A Brief Encyclopedia of Modern Magic

A Brief Encyclopedia Cover
Oh. I think it’s just tragic and beautiful.
—Erin Pringle
Every illusion carries a price and no one is more aware of that than the wondrous, tragic magicians detailed here. They know darkness that leaves scars. They know failure that gives birth to terrible life. They know their journey is one of haunting, their competition one that doesn’t end with this world. Did it never occur to us they keep their tricks a secret to protect us?
Plus tricks you can do at home!
(You should never do these tricks at home.)
Bullet Trick, The. The performer is blindfolded and placed before a brick wall. He is offered a cigarette or a cigar, which he should decline. The bullet finds the chamber. Aim is taken. And the trigger’s four pounds of resistance are felt.
When the trick is performed correctly, the bullet is caught between the magician’s smiling teeth. When it is not, the bullet is found a bit farther back.

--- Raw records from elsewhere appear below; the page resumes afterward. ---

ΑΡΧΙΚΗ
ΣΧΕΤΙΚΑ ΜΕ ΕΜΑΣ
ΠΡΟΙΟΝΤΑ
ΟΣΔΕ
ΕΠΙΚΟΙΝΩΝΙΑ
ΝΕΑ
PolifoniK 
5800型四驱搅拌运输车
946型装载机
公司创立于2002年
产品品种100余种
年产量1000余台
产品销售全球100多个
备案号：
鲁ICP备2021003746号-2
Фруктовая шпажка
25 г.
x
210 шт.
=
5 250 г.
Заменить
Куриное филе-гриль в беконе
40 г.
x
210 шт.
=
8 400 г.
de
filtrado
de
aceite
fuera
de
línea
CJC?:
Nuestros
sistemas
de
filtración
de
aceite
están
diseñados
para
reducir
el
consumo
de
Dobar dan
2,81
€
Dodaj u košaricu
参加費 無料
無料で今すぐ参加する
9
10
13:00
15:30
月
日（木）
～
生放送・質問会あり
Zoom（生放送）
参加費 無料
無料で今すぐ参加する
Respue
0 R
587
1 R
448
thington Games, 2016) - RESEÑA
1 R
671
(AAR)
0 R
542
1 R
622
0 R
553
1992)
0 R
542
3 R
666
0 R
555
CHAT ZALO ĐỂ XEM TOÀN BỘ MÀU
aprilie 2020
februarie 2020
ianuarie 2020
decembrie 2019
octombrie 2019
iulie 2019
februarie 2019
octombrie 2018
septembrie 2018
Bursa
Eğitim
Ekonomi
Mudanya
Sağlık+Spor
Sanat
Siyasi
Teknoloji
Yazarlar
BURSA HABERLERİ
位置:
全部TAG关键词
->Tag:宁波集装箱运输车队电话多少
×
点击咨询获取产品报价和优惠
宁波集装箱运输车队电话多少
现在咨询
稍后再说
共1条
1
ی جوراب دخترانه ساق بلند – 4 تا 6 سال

Davis, Cassandra. (1960 – 2005). A woman made of wire, she was just the frame of a person and could collapse and disappear with a sharp flick of desire. As such, she was primarily known for her vanishing acts. Anything she touched seemed more insubstantial. That is to say, its lack would thicken.
She could fuck like a jackhammer. She could fuck so you could break a hipbone, but after that, she was only the scars and bruises she left, and those tended to fade away. Yet, I still find, on occasion, one of her blonde hairs amid the dust on the desk or tucked into the crease of an old blanket.
Her act was a great deal like her love life. It started small with a fork or a coin. She tossed it up, and it gradually faded away. Then she would tease you. She would twist and curve a bit. Her bare left-hand tickled behind your ear. Everything around you started to lose its edge, and when you came around, the person to your right had slipped away. Then she would start to pound on you. She would take the things you thought you would never let go: your mother’s face, your best friend’s handshake, the last lines of A Midsummer Night’s Dream. She would take them right out of your head and make them go the way of the fork.
But how did Cassandra die? Well, no one knows, of course; she just disappeared.

A Trick You Can Do #4
Effect: You invite her up and lay her on a thin plank. Gently draw up her dress. Allow the stage lights to make a halo from the thin down rising from her skin. Her legs, her unprepared panties, and exposed stomach. There will be nervous giggles and the widening eyes of teenage boys. Now work a pillow under her head, and part her hair. Ensure that she is comfortable. With your finger draw a line across her lower stomach, separating the functions of birth and digestion. Articulate the difference between the teeth of your saw and her skin. Feel that sympathy. See the quivering for breath. You are cutting that as much as her.
Materials: You will need: a lady, something very sharp, and a plank.
Method: Some will twist the lady into the table. Others will invent a set of legs to peek out of the other side. We, however, have neither a table nor a box. Perhaps it is a trick blade? No, our blade is very sharp and very real. How then do we cut into her? Oh, there is no trick to that; the trick is in putting her back together.

Larson, Fredrick the Great. (1950 – 2005). Fred died a few weeks ago when he filled his room with helium and lit a cigar. Not much was lost: a dollhouse, a few props, and one son of a bitch. He worked children’s parties where his tricks never quite went off (because he drank almost as much as he smoked). Good old Fred could not be trusted with money or your wife. You should sleep better knowing the bastard’s in hell.

Powel, Jefferson (1830–1920). The first time his stage was burned down; the second time, it was flooded. Since God could not get him, everybody else tried. Once, when on tour, he was chased for a mile by a mob. He had been shot twice—once while on stage, the second time in a bar performing a small trick for friends. His wife once hit him repeatedly with a poker until he lost hearing in his left ear.     
He twisted their bloodlust into a profit. He would bill himself as the man who could not be killed. He would slip from the noose just as he was dropped; he would escape from chains while being held underwater by two unpleasant men; he performed the bullet trick on several occasions; sometimes, he would place himself in a box and allow the audience to jab blades into it. He always escaped, until 1920. God got him in the end. He always does.